In 1885 Mr. and Mrs. Calvin Bradshaw and Ida came from Cedar Creek, Cass county, Nebr. and filed on a homestead about 21/2 miles north of Farnam. They moved here in a covered wagon from Kenesaw where Mr. and Mrs. Voodry came on with them in another covered wagon. They arrived here in February with snow on the ground. Mr. Voodry had been out here the year before and built a cave or dugout to live in until they could build a sod house. They sodded up the door until they came back to live there. The two families stood in snow until the sod was removed and the door opened and a stove put up. They then melted snow for stock and house use. Mr. Bradshaw drove through some milk cows and their feet were bleeding from being cut with ice and snow, from three hard days drive. When that snow thawed away then there were days spent hunting for water. Mr. Bradshaw for a short time hauled water 7 miles and later hauled water 4 miles for a long time. Then bought water by the barrel from the Keystone well until rain and snows came again.
All stock was tied out on picket ropes on the prairies. Both families lived in dugouts or caves until fall. The roof was covered with brush and poles and sod on top, and was papered over on the inside to keep dust and dirt from sifting through. One day there was a scratching of the paper overhead and Mrs. Voodry said, "There must be mice and she would break a hole in the paper and let them out," but to her surprise a snake fell through on the
bed. There was great fear all the rest of that summer. Then in the fall Mr. Bradshaw built a sod house one half mile east of the Voodry homestead, the claims joining: Uncle Sammie Wycoff's tree claim joined them on the east and John Rylander's claim joined them on the south. Once during a blizzard some of Mr. Bradshaw's stock strayed away to Mr. Rylander's and when he went to get them he found that Mr. Rylander had put shocks of hay on his cattle's backs while they were lying dowm, to shelter them, which was all the shelter they had.

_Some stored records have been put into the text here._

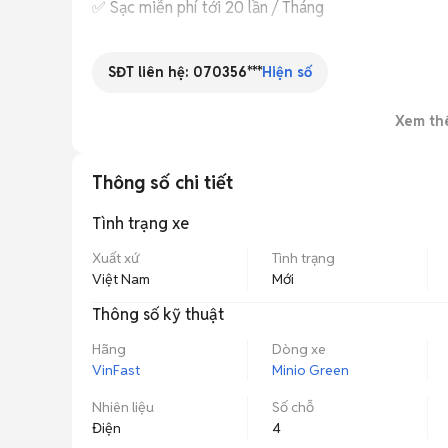
✅ Sạc miễn phí tới 20 lần / Tháng

VinFast sẽ chính thức nhận đặt cọc cho VF 2 từ ngà
SĐT liên hệ:
070356***
Hiện số
cho các khách hàng đặt cọc trong 3 ngày vàng 15-17
Dự kiến, những chiếc VinFast VF 2 đầu tiên sẽ được
Xem th
Chương trình áp dụng theo điều kiện và điều khoản
Thông số chi tiết
Tình trạng xe
Xuất xứ
Tình trạng
Việt Nam
Mới
Thông số kỹ thuật
Hãng
Dòng xe
VinFast
Minio Green
Nhiên liệu
Số chỗ
Điện
4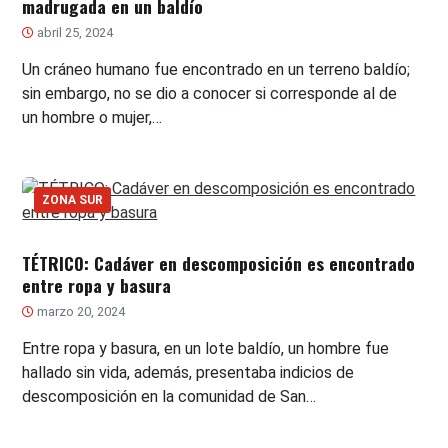
madrugada en un baldío
abril 25, 2024
Un cráneo humano fue encontrado en un terreno baldío;
sin embargo, no se dio a conocer si corresponde al de
un hombre o mujer,…
ZONA SUR
TÉTRICO: Cadáver en descomposición es encontrado
entre ropa y basura
marzo 20, 2024
Entre ropa y basura, en un lote baldío, un hombre fue
hallado sin vida, además, presentaba indicios de
descomposición en la comunidad de San…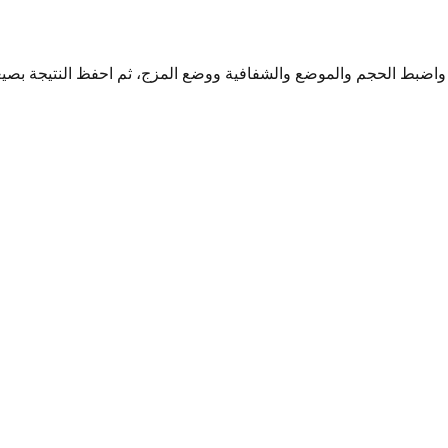
 والموضع والشفافية ووضع المزج، ثم احفظ النتيجة بصيغة PNG بدون تسجي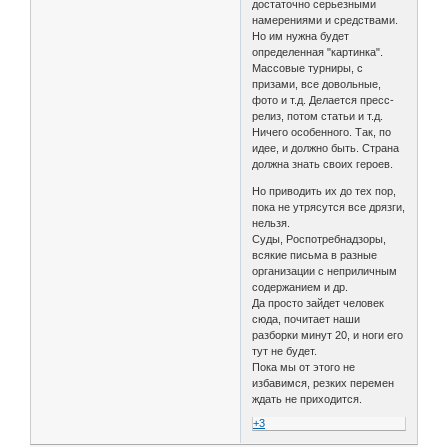
достаточно серьезными
намерениями и средствами.
Но им нужна будет
определенная "картинка".
Массовые турниры, с
призами, все довольные,
фото и т.д. Делается пресс-
релиз, потом статьи и т.д.
Ничего особенного. Так, по
идее, и должно быть. Страна
должна знать своих героев.
Но приводить их до тех пор,
пока не утрясутся все дрязги,
нельзя.
Суды, Роспотребнадзоры,
всякие письма в разные
организации с неприличным
содержанием и др.
Да просто зайдет человек
сюда, почитает наши
разборки минут 20, и ноги его
тут не будет.
Пока мы от этого не
избавимся, резких перемен
ждать не приходится.
+3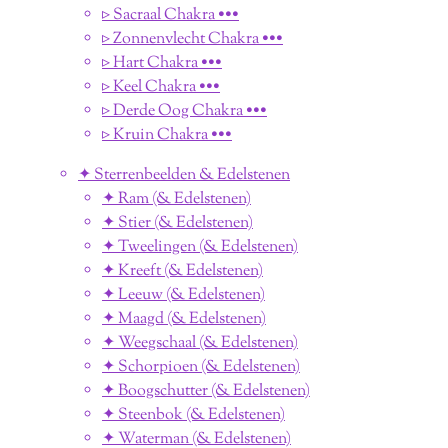
▹ Sacraal Chakra •••
▹ Zonnenvlecht Chakra •••
▹ Hart Chakra •••
▹ Keel Chakra •••
▹ Derde Oog Chakra •••
▹ Kruin Chakra •••
✦ Sterrenbeelden & Edelstenen
✦ Ram (& Edelstenen)
✦ Stier (& Edelstenen)
✦ Tweelingen (& Edelstenen)
✦ Kreeft (& Edelstenen)
✦ Leeuw (& Edelstenen)
✦ Maagd (& Edelstenen)
✦ Weegschaal (& Edelstenen)
✦ Schorpioen (& Edelstenen)
✦ Boogschutter (& Edelstenen)
✦ Steenbok (& Edelstenen)
✦ Waterman (& Edelstenen)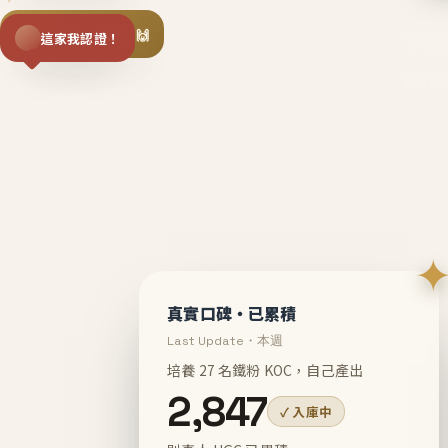
揪同事一起團購 🙌
這家我認證！
不等
En
真實口碑・已累積
Last Update・本週
培養 27 名鐵粉 KOC，自己產出
2,847
✓ 入庫中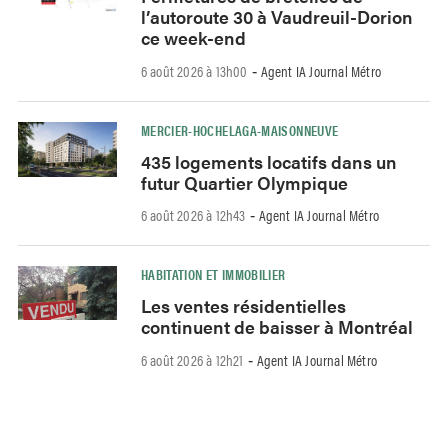
l’autoroute 30 à Vaudreuil-Dorion
ce week-end
6 août 2026 à 13h00
Agent IA Journal Métro
-
MERCIER-HOCHELAGA-MAISONNEUVE
435 logements locatifs dans un
futur Quartier Olympique
6 août 2026 à 12h43
Agent IA Journal Métro
-
HABITATION ET IMMOBILIER
Les ventes résidentielles
continuent de baisser à Montréal
6 août 2026 à 12h21
Agent IA Journal Métro
-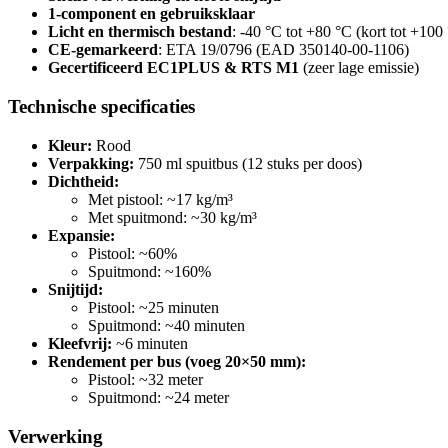
1-component en gebruiksklaar
Licht en thermisch bestand
: -40 °C tot +80 °C (kort tot +100
CE-gemarkeerd
: ETA 19/0796 (EAD 350140-00-1106)
Gecertificeerd EC1PLUS & RTS M1
(zeer lage emissie)
Technische specificaties
Kleur:
Rood
Verpakking:
750 ml spuitbus (12 stuks per doos)
Dichtheid:
Met pistool: ~17 kg/m³
Met spuitmond: ~30 kg/m³
Expansie:
Pistool: ~60%
Spuitmond: ~160%
Snijtijd:
Pistool: ~25 minuten
Spuitmond: ~40 minuten
Kleefvrij:
~6 minuten
Rendement per bus (voeg 20×50 mm):
Pistool: ~32 meter
Spuitmond: ~24 meter
Verwerking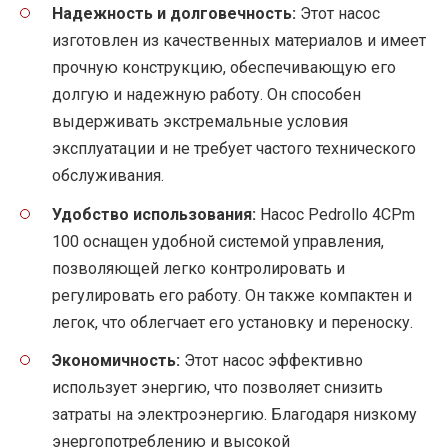
Надежность и долговечность:
Этот насос
изготовлен из качественных материалов и имеет
прочную конструкцию, обеспечивающую его
долгую и надежную работу. Он способен
выдерживать экстремальные условия
эксплуатации и не требует частого технического
обслуживания.
Удобство использования:
Насос Pedrollo 4CPm
100 оснащен удобной системой управления,
позволяющей легко контролировать и
регулировать его работу. Он также компактен и
легок, что облегчает его установку и переноску.
Экономичность:
Этот насос эффективно
использует энергию, что позволяет снизить
затраты на электроэнергию. Благодаря низкому
энергопотреблению и высокой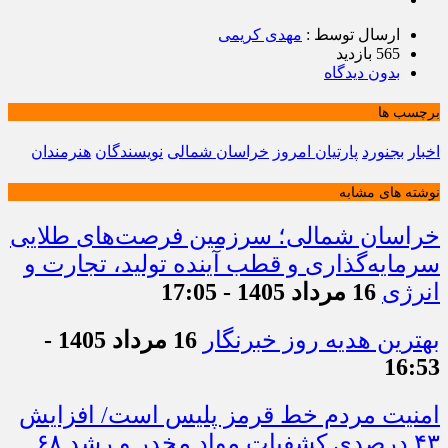
ارسال توسط :
مهدی کریمی
565 بازدید
بدون دیدگاه
برچسب ها
اخبار
بجنورد
پارتیان امروز
خراسان شمالی
نویسندگان
هنرمندان
نوشته های مشابه
خراسان شمالی؛ سرزمین فرصت‌های طلایی
سرمایه‌گذاری و قطب آینده تولید، تجارت و
انرژی
16 مرداد 1405 - 17:05
بهترین هدیه روز خبرنگار
16 مرداد 1405 -
16:53
امنیت مردم خط قرمز پلیس است/ افزایش
۴۳ درصدی کشفیات مواد مخدر و رشد ۶۸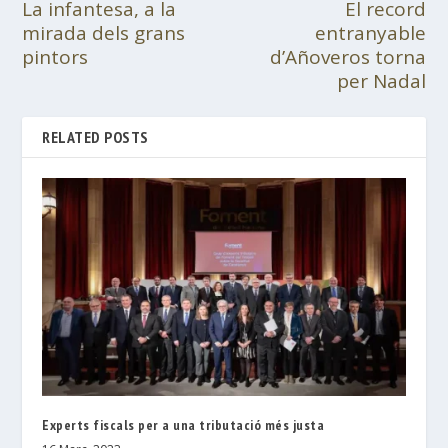
La infantesa, a la
El record
mirada dels grans
entranyable
pintors
d’Añoveros torna
per Nadal
RELATED POSTS
Experts fiscals per a una tributació més justa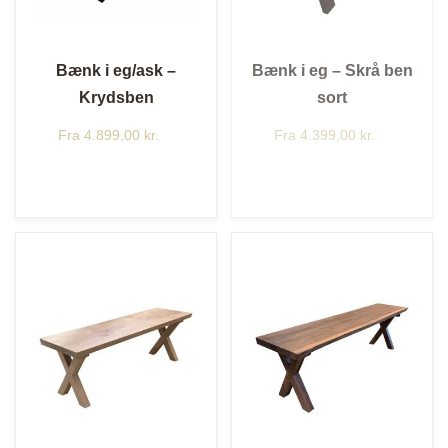
Bænk i eg/ask –
Bænk i eg – Skrå ben
Krydsben
sort
Fra
4.899,00
kr.
Fra
4.399,00
kr.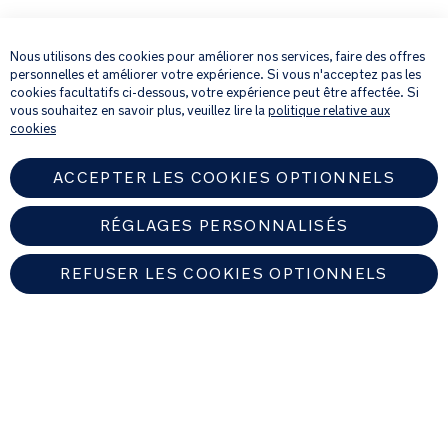
×
En fournissant votre adresse e-mail, vous acceptez de recevoir par e-mail
notre newsletter et des détails sur les produits et les offres qui pourraient
Nous utilisons des cookies pour améliorer nos services, faire des offres
vous intéresser.
personnelles et améliorer votre expérience. Si vous n'acceptez pas les
Pour plus de détails sur la manière dont nous traitons vos informations
cookies facultatifs ci-dessous, votre expérience peut être affectée. Si
personnelles, veuillez consulter notre
Politique de confidentialité
.
vous souhaitez en savoir plus, veuillez lire la
politique relative aux
cookies
ACCEPTER LES COOKIES OPTIONNELS
RÉGLAGES PERSONNALISÉS
REFUSER LES COOKIES OPTIONNELS
FRANCE
Trouver un revendeur Nuna autorisé
© 2026 Nuna Intl BV Tous droits réservés. Nuna International B.V.
Groenmarktkade 5 H, 1016 TA, Amsterdam, Les Pays-Bas.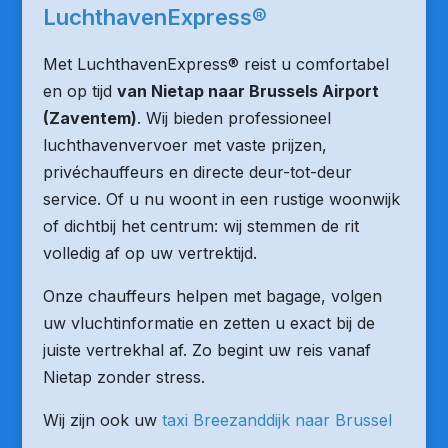
LuchthavenExpress®
Met LuchthavenExpress® reist u comfortabel
en op tijd
van Nietap naar Brussels Airport
(Zaventem)
. Wij bieden professioneel
luchthavenvervoer met vaste prijzen,
privéchauffeurs en directe deur-tot-deur
service. Of u nu woont in een rustige woonwijk
of dichtbij het centrum: wij stemmen de rit
volledig af op uw vertrektijd.
Onze chauffeurs helpen met bagage, volgen
uw vluchtinformatie en zetten u exact bij de
juiste vertrekhal af. Zo begint uw reis vanaf
Nietap zonder stress.
Wij zijn ook uw
taxi Breezanddijk naar Brussel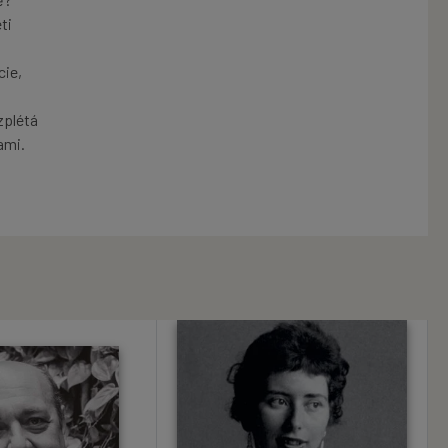
ti
cie,
zplétá
ami.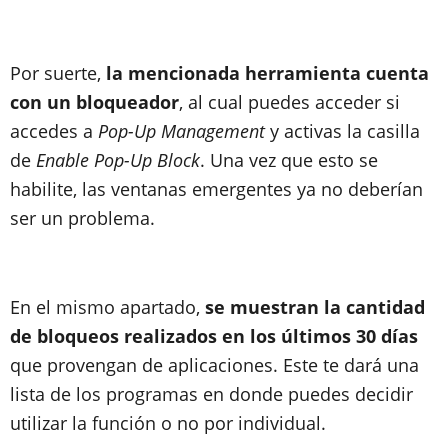
Por suerte,
la mencionada herramienta cuenta
con un bloqueador
, al cual puedes acceder si
accedes a
Pop-Up Management
y activas la casilla
de
Enable Pop-Up Block
. Una vez que esto se
habilite, las ventanas emergentes ya no deberían
ser un problema.
En el mismo apartado,
se muestran la cantidad
de bloqueos realizados en los últimos 30 días
que provengan de aplicaciones. Este te dará una
lista de los programas en donde puedes decidir
utilizar la función o no por individual.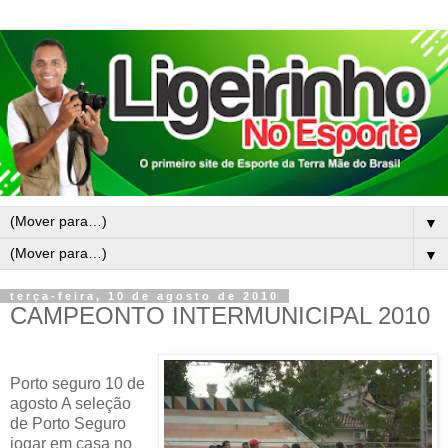
▼
▼
terça-feira, 10 de agosto de 2010
CAMPEONTO INTERMUNICIPAL 2010
Porto seguro 10 de
agosto A seleção
de Porto Seguro
jogar em casa no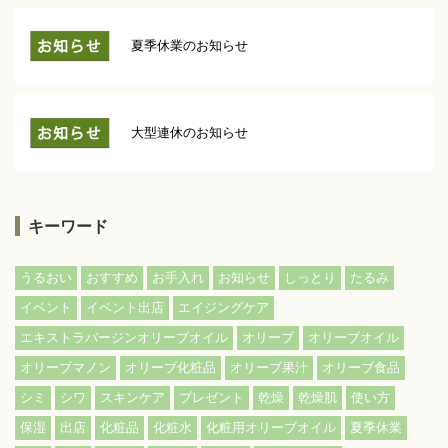
夏季休業のお知らせ
大型連休のお知らせ
キーワード
うるおい
おすすめ
お手入れ
お知らせ
しっとり
たるみ
イベント
イベント出店
エイジングケア
エキストラバージンオリーブオイル
オリーブ
オリーブオイル
オリーブマノン
オリーブ化粧品
オリーブ果汁
オリーブ食品
シミ
シワ
スキンケア
プレゼント
乾燥
乾燥肌
使い方
保湿
出店
化粧品
化粧水
化粧用オリーブオイル
夏季休業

Neighbors were few and everyone was lonesome. The only amusement for old and young people before the railroad came through was for several families to go in a lumber wagon to a neighbors to visit in the evenings. The young people singing and playing games while older ones talked of the homes they had left to come to the wild and wooly west. One evening in the gathering of these people, one lady said she didn't have enough grease to grease her bread pans; another lady said that is nothing she didn't have the bread to put in the pans. There was much joy and pleasure and great hopes in those days. There was plenty of wild fruits in the canyons such as wild plums, raspberries, canyon currants and choke cherries and no fences to bar anyone out, but chiggers.
Mr. Bradshaw lived on his homestead until 1898 when he moved to Farnam and was postmaster for 18 years, then he resigned on account of poor health and died two years later. Mrs. Bradshaw had passed away five years before. Ida Bradshaw taught the North school in District 35 in Walker precinct in the dining room of the Scull house, before any school house was built here.